Children of Army parents away on extended military deployment falter in math and language arts performance, according to a new study by the RAND Corp.’s Arroyo Center, which studies the military. Looking at students in North Carolina and Washington state, researchers found that military students’ scores were particularly low, compared to peers, when their parents had been deployed for 19 or more months.
SOURCE: RAND Corp. Arroyo Center, “Effects of Soldiers’ Deployment on Children’s Academic Performance and Behavioral Health”
The RAND researchers studied more than 44,000 students in North Carolina and Washington state who had parents of any rank in the active or reserve Army or Army National Guard who were deployed between 2002 and 2008. They also conducted interviews with staff at 12 schools that served high percentages of military children.
While the standard Army deployment time is 12 months, that was extended to 15 months from early 2007 to August 2008, and researchers found the down time between deployments had shrunk considerably from the Army’s stated goals of two years for active and four years for reserve service members. Researchers found that the cumulative time parents were away mattered more than the number of deployments.
Academic Difficulties
Overall, every month a parent is gone seems to hurt a student’s academic achievement a little, researchers found. In Washington, for example, each additional month of deployment was associated with about an average 1.18-point difference in the reading achievement scale score.

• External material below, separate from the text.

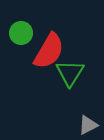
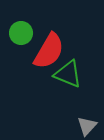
green triangle: moved 2 px left, 1 px down; rotated 40 degrees counterclockwise
gray triangle: moved 1 px left, 1 px down; rotated 20 degrees counterclockwise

High school students did not show significant ill effects from parents’ long deployments. However, the cumulative effect of 19 or more months of absence by a parent led to bigger problems for younger students, particularly for middle school students. In North Carolina, middle school students with parents on these extended deployments had scores .05 of a standard deviation lower in reading and .06 in math than did military students whose parents were deployed less than 19 months or not at all. In Washington their scores were .13 standard deviation lower in reading and .14 lower in math, compared to students with parents on shorter deployments.
For perspective, Washington’s gap was about as big an effect on student achievement as a landmark experiment known as the Tennessee STAR study, found for reducing class sizes to less than 16 students.
Moreover, military families, already a highly mobile group, tend to become more so during deployments, the report found. Students may live with a remaining parent, extended family, or friends, and change homes during the course of the year, leading to missed school. Teachers reported anecdotally in the RAND study that children of deployed personnel were more likely to miss school or homework assignments.
School Supports
Department of Defense schools on bases, which educate about 20 percent of children of active-duty military members, include intense supports for children of deployed service members, said Tricia Cassiday, the DoDEA director of pupil personnel services. Many schools include faculty who are on active duty and may be deployed, so “even in areas that are not highly deployed, the school community is a military community and eligible for full support to their particular [military] mission,” Ms. Cassiday said.
Counselors and administrators prepare students with classes on the challenges of deployment and hold small-group discussions throughout the deployment to talk about specific problems, such as fear and anxiety, changing family roles, and relationship skills, Ms. Cassiday said. The schools also recruit service members returning from deployment to “talk to the kids about the geography, let them see a camel spider, things that will interest them” and help them feel connected to their deployed parents, she said.
By contrast, the RAND researchers found regular district school staff, even those close to a military base, frequently are left out of the support loop. Children of deployed reservists are especially likely to be overlooked.
“Teachers and counselors told us that, in many cases, the only way they learn a child’s parent has been deployed is when the child’s grades are dropping, and the parent or guardian informs the school that the mom or dad was deployed,” said Amy Richardson, the lead author of the report and a policy researcher at RAND.